Het begrip virtueel heeft een interessante afkomst. Aan de wortels ligt het Latijnse vir, dat man betekent. Het manlijke werd geassocieerd met een effectieve kracht en zo ontstond het woord virtus dat voor deugd staat.[ii] De betekenis werd echter nog abstracter, want deugd werd een deugdzame levenswandel, een kracht Gods en zelfs een wonder.[iii] Van daaruit is het een kleine stap naar de eerste betekenis die Van Dale aan het woord geeft: slechts schijnbaar bestaand.[iv] Dit woordenboek geeft echter als tweede betekenis toch nog als mogelijkheid of vermogen aanwezig, waarmee het virtuele zich niet per definitie in de schijnwereld schuilhoudt, maar ook een belofte van concretisering in zich heeft. Interessant is dat in een oudere Van Dale uit 1992[v] de eerste en tweede betekenis onderling verwisseld zijn, want daar betekende dit woord in eerste instantie een mogelijkheid en pas in tweede instantie een schijn. Ofwel: wat in 1992 nog mogelijk was is vandaag de dag onmogelijk, schijn. Zo volgt de betekenis van de woorden ons eigen geloof in wat mogelijk en onmogelijk is, wat mogelijk werkelijkheid kan zijn en wat schijn blijft.
Second Life als schijn
Niet alleen de manier waarop mensen hun avatars vormgeven en aankleden, ook die dingen die ze maken getuigen vaak van een grootse fantasie. Het lijkt soms alsof ze pas in Second Life echt tot ontplooiing van hun gaven komen, zo mooi en creatief zijn ze bezig in de zogenaamde sandboxes, waar iedereen al zijn lusten op dit gebied kan botvieren. Tijdens een wandeling zweeft plotseling een majestueus schip boven je in de lucht, worden huizen en torens in allerlei stijlen gebouwd, rijden de gekste voertuigen rond, en kun je zelfs waardering vinden voor de kubus die je pest door steeds achter je aan te zweven en enge geluiden te maken. Op een ander eiland van Second Life kwam ik in een Tibetaans landschap een waterval tegen waarin een watermolen was geplaatst die heel ingenieus via een raderwerk een rij vlaggetjes deed wapperen. Zelfs voor spirituele mensen is er plaats genoeg, want ik heb intussen al diverse schitterende tempels bezocht, waar ik tijdens een korte meditatie wierook heb gebrand.

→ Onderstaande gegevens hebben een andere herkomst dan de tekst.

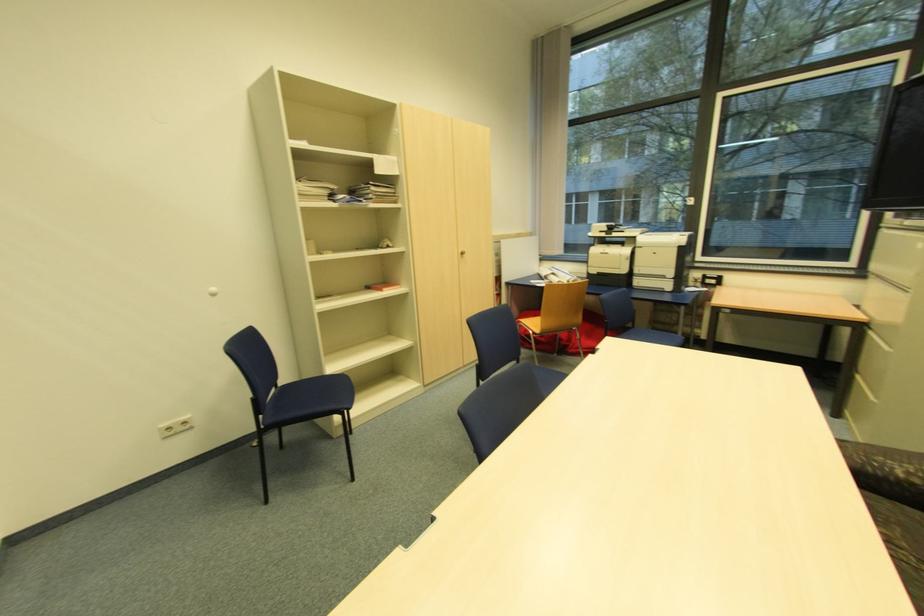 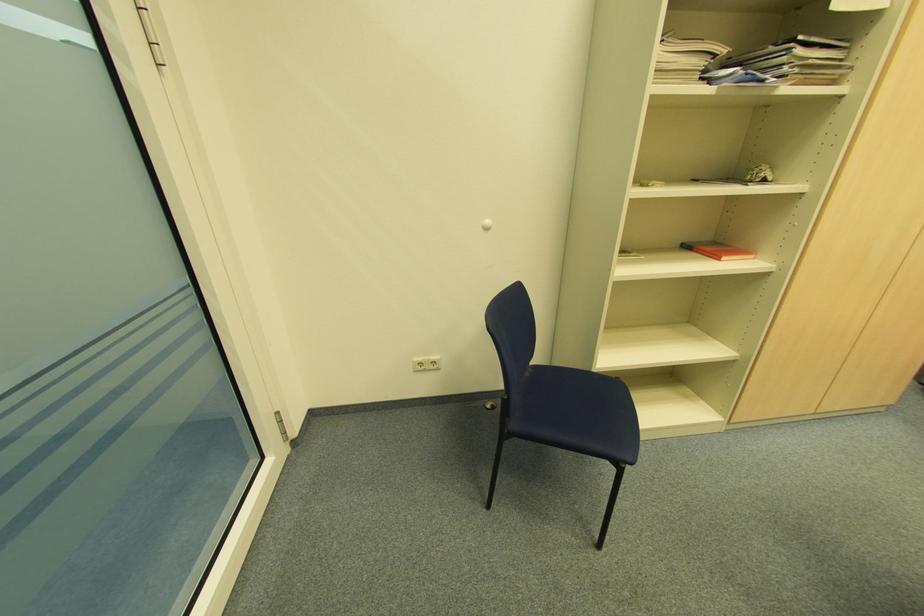 The point at (386, 290) is marked in the first image. Where is the corresponding point in the second image?

(726, 257)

Vanwaar deze creatieve explosie in Second Life, en niet in Real Life? Omdat het virtuele leven enkele eigenschappen heeft, die in het dagelijkse ‘reële’ leven niet te vinden zijn.
- Je bent onsterfelijk. Dit betekent dat niemand meer macht over je kan hebben omdat je geen middelen om te leven nodig hebt, zoals geld, voedsel en onderdak. Je avatar kan nooit kapot worden gemaakt of door ziekte komen te overlijden, waardoor het leven speels en zorgeloos geleefd kan worden.
- Je kunt je snel verplaatsen. Dit zogenaamde teleporteren lijkt een beetje op de via via’s uit de wereld van Harry Potter, en je komt even onhandig met een dreun weer op je pootjes terecht.
- Je kunt vliegen. En wiens droom is het niet om gewichtsloos door de lucht te zweven en landschappen van boven af te bewonderen? Je kunt zelfs letterlijk luchtkastelen bouwen om van het uitzicht te genieten! De populariteit van Google Earth getuigt ervan!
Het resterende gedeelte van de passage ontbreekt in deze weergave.